As the series progresses, a complex web of subplots is woven - relationships sour and revenge plots are hatched.
During a 45-minute telephone interview, retiree Karen Seng, 64, rattles off character names and their relations, and condemns the villains' evil-doings.
The long-time viewer of Taiwanese dramas such as Love and Parents' Love notes that the trademark of Taiwanese long-form dramas is the complex relations.
"The characters are all out to get one another. I'm amazed at how the scriptwriter can come up with so many ways in which people get harmed."
Though she reckons that Taiwanese soap operas typically attract a more mature crowd, there is a handful of young professionals who tune in.
Ms Sharon Yan, 30, an administrative assistant, says: "As long as I am at home, I will watch the show with my parents." She also wants "to see what happens to Dafeng in the end".
Ms Tan offers a different perspective of the show's appeal. Though well aware of the absurdity of some of the scenes, she says it is part of the fun of watching.
She points out, for instance, how delayed medical treatment actually killed one of the characters. In one long-drawn scene, a female character is stabbed, but instead of sending her to the hospital, the characters launch into an emotional conversation and even have time to take a family photo.
It's no wonder that she died, Ms Tan says.
But, she adds: "These dramas are so nonsensical that they provide an escape from reality. We just laugh and scold the bad guys as we watch."
Catch Night Market Life on Channel 8 on weekends at 7pm. The finale airs next Saturday.
AS DRAMATIC AS IT GETS: MEMORABLE SCENES
Night market catfight
In the first episode, night market vendor Cai Yuexia (Chen Mei-feng, far left) takes on her husband's mistress He Nana (Chang Chiung-tzu).
The messy scuffle had only about three minutes of airtime, but it took three days to film.
Chen recalls: "The director felt we were not fierce enough. He told us to grab and smash whatever we saw. There was only ketchup and soya sauce on the table, so we ended up splashing them on each other.
"Because we filmed for three days, we could not wash our clothes to ensure costume continuity. Our clothes really smelled."
Blinded by love
Childhood sweethearts Li Youhui (Fang Xin) and Jin Dafeng (Lee Zheng-ying) turn against each other.
In a memorable scene for both actors, Li seduces Jin before striking him with a glass bottle, which blinds him in the right eye.
To get into the mood and "calm themselves down", Fang reveals that she and Lee downed a little alcohol before shooting the scene.
Jin eventually regains his eyesight. "Thanks to foreign mysterious forces," Lee says in jest.
Death at a wedding
Till death do us part. Unfortunately for ill-fated couple Li Youzhi (Wang Shixian) and his bride Pan Kexin (Chiang Tsu-ping), that marriage vow takes effect on their wedding day. Pan gets stabbed trying to protect Youzhi's sister Youhui from the villain Jin. Viewer Winnie Nai, 42, administrative executive, says in exasperation: "Kexin died in her wedding gown. Kexin and Youzhi went through a lot before they could get married. They could have lived happily and have kids. The bad guy Jin Dafeng destroyed everything."
Taiwanese primetime dramas are known for their short turnaround time before broadcast.

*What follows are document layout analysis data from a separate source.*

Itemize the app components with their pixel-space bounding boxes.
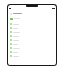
button[interactable] [8, 54, 56, 58]
button[interactable] [8, 22, 56, 26]
button[interactable] [8, 34, 56, 38]
button[interactable] [8, 38, 56, 42]
button[interactable]: Menu [8, 11, 56, 16]
button[interactable] [8, 30, 56, 34]
button[interactable] [8, 42, 56, 46]
button[interactable] [8, 16, 56, 21]
button[interactable] [8, 26, 56, 30]
button[interactable] [8, 46, 56, 50]
button[interactable] [8, 50, 56, 54]
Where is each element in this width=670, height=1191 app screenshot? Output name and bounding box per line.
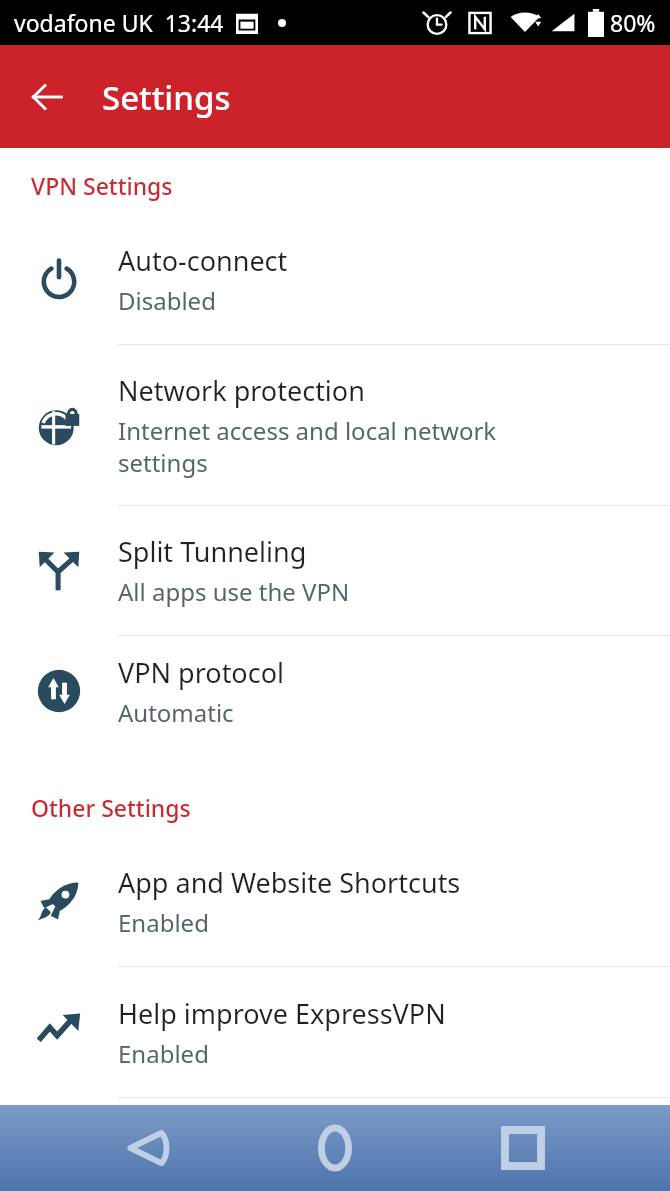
button[interactable]: Back xyxy=(18,68,76,126)
button[interactable]: Auto-connect xyxy=(0,214,670,345)
button[interactable]: Network protection xyxy=(0,345,670,506)
staticText: Settings xyxy=(102,75,231,120)
staticText: 80% xyxy=(610,7,656,38)
staticText: Split Tunneling xyxy=(118,533,307,570)
staticText: VPN protocol xyxy=(118,654,284,691)
staticText: vodafone UK 13:44 xyxy=(14,7,224,38)
staticText: Automatic xyxy=(118,696,234,729)
button[interactable]: VPN protocol xyxy=(0,636,670,746)
staticText: VPN Settings xyxy=(31,170,173,201)
staticText: Help improve ExpressVPN xyxy=(118,995,446,1032)
button[interactable]: Back xyxy=(108,1108,188,1188)
staticText: Internet access and local network settin… xyxy=(118,414,497,479)
button[interactable]: Help improve ExpressVPN xyxy=(0,967,670,1098)
staticText: Network protection xyxy=(118,372,365,409)
staticText: Disabled xyxy=(118,284,216,317)
button[interactable]: Split Tunneling xyxy=(0,506,670,636)
staticText: Auto-connect xyxy=(118,242,288,279)
staticText: Enabled xyxy=(118,1037,209,1070)
staticText: App and Website Shortcuts xyxy=(118,864,461,901)
staticText: Enabled xyxy=(118,906,209,939)
staticText: Other Settings xyxy=(31,792,191,823)
staticText: All apps use the VPN xyxy=(118,575,350,608)
button[interactable]: Home xyxy=(295,1108,375,1188)
button[interactable]: Recent apps xyxy=(483,1108,563,1188)
button[interactable]: App and Website Shortcuts xyxy=(0,836,670,967)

The tight schedule coupled with a fatigued video editor resulted in a blunder that had audiences in stitches and netizens churning out parodies.

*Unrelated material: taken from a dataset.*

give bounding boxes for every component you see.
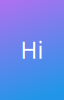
staticText: Hi xyxy=(20,35,44,65)
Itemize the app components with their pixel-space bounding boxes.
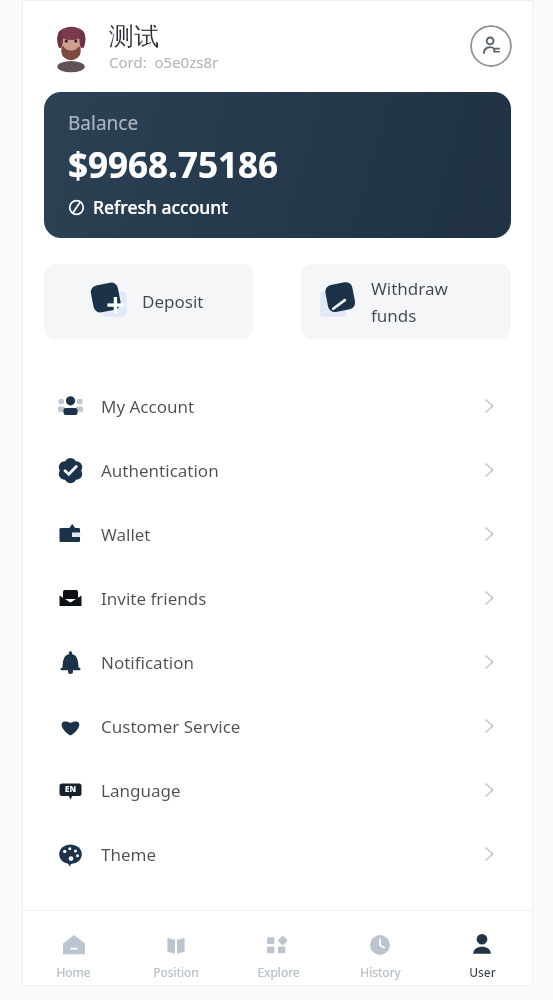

Star-crossed lovers Michael Jin (James Chen) and Jiang Yifan (Ye Jia-yu) are on the run as their family members chase them.

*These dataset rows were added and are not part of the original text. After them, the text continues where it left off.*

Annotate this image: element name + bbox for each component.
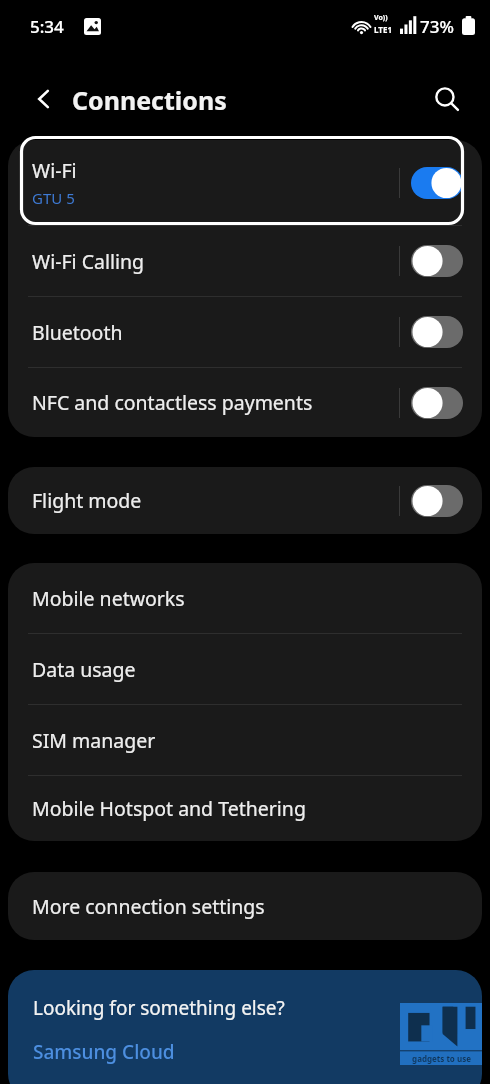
staticText: GTU 5 bbox=[32, 188, 75, 208]
button[interactable]: Wi-Fi bbox=[8, 140, 482, 225]
button[interactable]: NFC and contactless payments bbox=[8, 368, 482, 437]
staticText: SIM manager bbox=[32, 727, 156, 754]
staticText: Wi-Fi bbox=[32, 157, 77, 184]
button[interactable]: Wi-Fi Calling bbox=[8, 226, 482, 296]
button[interactable]: Flight mode off bbox=[411, 485, 463, 517]
button[interactable]: Bluetooth off bbox=[411, 316, 463, 348]
button[interactable]: Flight mode bbox=[8, 467, 482, 534]
button[interactable]: Looking for something else? bbox=[8, 970, 482, 1084]
staticText: Connections bbox=[72, 83, 227, 117]
button[interactable]: Bluetooth bbox=[8, 297, 482, 367]
button[interactable]: Mobile networks bbox=[8, 563, 482, 633]
staticText: More connection settings bbox=[32, 893, 265, 920]
button[interactable]: SIM manager bbox=[8, 705, 482, 775]
button[interactable]: Back bbox=[20, 75, 68, 123]
button[interactable]: Search bbox=[423, 75, 471, 123]
staticText: Vo)) bbox=[374, 13, 388, 23]
button[interactable]: Data usage bbox=[8, 634, 482, 704]
button[interactable]: Mobile Hotspot and Tethering bbox=[8, 776, 482, 841]
staticText: 5:34 bbox=[30, 15, 64, 38]
staticText: Mobile networks bbox=[32, 585, 185, 612]
staticText: NFC and contactless payments bbox=[32, 389, 313, 416]
staticText: Samsung Cloud bbox=[33, 1039, 175, 1065]
staticText: Looking for something else? bbox=[33, 995, 285, 1021]
staticText: Flight mode bbox=[32, 487, 142, 514]
staticText: 73% bbox=[420, 15, 454, 38]
staticText: Wi-Fi Calling bbox=[32, 248, 145, 275]
button[interactable]: More connection settings bbox=[8, 872, 482, 940]
staticText: LTE1 bbox=[374, 24, 392, 35]
button[interactable]: Wi-Fi Calling off bbox=[411, 245, 463, 277]
staticText: Data usage bbox=[32, 656, 136, 683]
staticText: Mobile Hotspot and Tethering bbox=[32, 795, 306, 822]
staticText: gadgets to use bbox=[412, 1053, 471, 1064]
button[interactable]: NFC and contactless payments off bbox=[411, 387, 463, 419]
button[interactable]: Wi-Fi on bbox=[411, 167, 463, 199]
staticText: Bluetooth bbox=[32, 319, 123, 346]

Michael is hit by a lorry, and here's where the blooper occurs - he suddenly acquires supernatural powers and is thrown backwards into the air with arms flailing. Looks like the editor forgot to snip the stuntman's rebound. But hey, we had a good laugh.
Explosive orange squashing
It's all about the drama and even fruit props are not spared.
A jealous Jin Jufu (Lei Hung) is incensed that his wife Fang Qiaqia (Cheng Chung-yin) is smitten with another man.
Improvising on the spot and shocking crew members, Lei, in an attempt to show his character's anger, squashes an orange till its juice spurts in all directions.
His newly discovered talent earned him spots on Taiwanese variety shows to squash all kinds of fruits - from apples to, yikes, durians.